Supplied records →

__________________________________________________

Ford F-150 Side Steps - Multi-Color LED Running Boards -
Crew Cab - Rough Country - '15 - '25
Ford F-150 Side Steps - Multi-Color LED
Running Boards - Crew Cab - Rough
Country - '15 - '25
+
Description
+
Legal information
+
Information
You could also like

__________________________________________________

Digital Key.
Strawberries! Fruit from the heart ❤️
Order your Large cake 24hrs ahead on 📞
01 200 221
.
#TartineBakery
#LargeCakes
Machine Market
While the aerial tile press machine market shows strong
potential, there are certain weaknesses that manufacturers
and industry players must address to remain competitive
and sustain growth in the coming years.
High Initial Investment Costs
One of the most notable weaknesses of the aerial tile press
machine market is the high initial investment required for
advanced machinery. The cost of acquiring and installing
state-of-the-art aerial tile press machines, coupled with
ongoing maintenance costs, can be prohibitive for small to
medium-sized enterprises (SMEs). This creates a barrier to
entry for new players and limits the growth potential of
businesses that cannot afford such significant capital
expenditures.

__________________________________________________

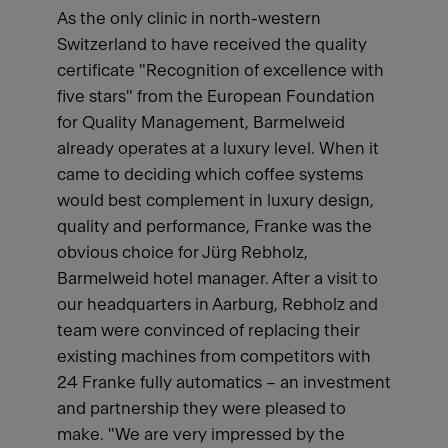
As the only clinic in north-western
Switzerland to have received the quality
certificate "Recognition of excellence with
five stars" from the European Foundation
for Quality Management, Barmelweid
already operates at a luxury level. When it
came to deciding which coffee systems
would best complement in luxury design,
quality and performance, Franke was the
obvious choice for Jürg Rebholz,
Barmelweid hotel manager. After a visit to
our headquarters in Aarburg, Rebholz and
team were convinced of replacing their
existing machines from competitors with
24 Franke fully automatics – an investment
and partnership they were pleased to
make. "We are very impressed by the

__________________________________________________

Task directions → Your answer should be each line from the preceding material in which the word "tile" occurs.

Exercise answer →
While the aerial tile press machine market shows strong
One of the most notable weaknesses of the aerial tile press
state-of-the-art aerial tile press machines, coupled with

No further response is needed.